What if your state hasn’t legalized online casinos?

If you’re in one of the 43 states without legal real-money online casinos, you have two practical options:

  • Sweepstakes casinos — Operate under a different legal framework that doesn’t require players to wager real money. Stake.us is the largest example. Players buy or receive virtual currency (Gold Coins) and can redeem a separate currency (Sweeps Coins) for real cash prizes. Legal in most states but not all — Washington, Idaho, and a handful of others restrict or ban them.
  • Offshore casinos — Sites like Bovada, Wild Casino, BUSR, and Super Slots operate under Curaçao or similar offshore licenses and accept US players regardless of state. They are not state-licensed and not state-regulated. Their legal status from a player’s perspective is a gray area — the US does not prosecute individual players, but the operators are not subject to US oversight. Read each casino’s review before depositing; offshore brands vary widely in payout reliability.
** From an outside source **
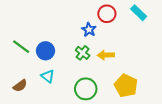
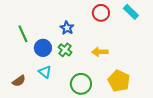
blue star: (89, 30) -> (67, 28), moved
green line: (21, 47) -> (23, 34), moved, turned 30
green cross: (83, 53) -> (65, 50), moved

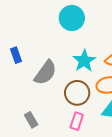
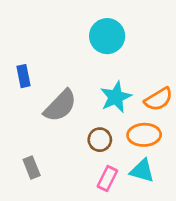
brown circle: (77, 93) -> (100, 140), size x0.7
pink rectangle: (77, 121) -> (107, 178), moved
For the offshore route, see our online casino bonus rankings for the operators we’ve actually tested and found acceptable.
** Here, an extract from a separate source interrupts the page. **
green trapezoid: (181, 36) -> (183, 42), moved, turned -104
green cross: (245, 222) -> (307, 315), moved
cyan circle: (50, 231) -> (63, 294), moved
Important: sweepstakes casinos are under regulatory pressure

As of 2026, sweepstakes casinos face a coordinated push from state attorneys general. All 50 state AGs have urged the Department of Justice to investigate sweepstakes operators, and class-action lawsuits are active in California, Illinois, Missouri, New York, and Ohio against the largest operator (Stake.us). The legal status could change rapidly. If you play at a sweepstakes casino, keep records of every transaction and read the terms before purchasing Gold Coin packages.
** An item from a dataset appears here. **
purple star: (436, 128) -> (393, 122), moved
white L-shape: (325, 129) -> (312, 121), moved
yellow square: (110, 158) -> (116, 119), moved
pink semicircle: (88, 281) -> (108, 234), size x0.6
States that ban gambling entirely

Two states ban virtually all forms of gambling — including online and most offshore:

  • Utah — All gambling prohibited under state law and the state constitution. No lottery, no casinos, no sports betting.
  • Hawaii — Similar near-total ban. Limited social gaming exceptions only.

Bottom line

If you live in Delaware, New Jersey, Pennsylvania, West Virginia, Michigan, Connecticut, or Rhode Island, choose a state-licensed operator. The regulatory protection is real and meaningful.

If you live anywhere else, your real-money options are offshore casinos (gray area) or sweepstakes casinos (legal in most states, but under regulatory pressure). Choose carefully — see our tested operator rankings for what we’d actually deposit at.

State laws change. Always verify the current status before depositing.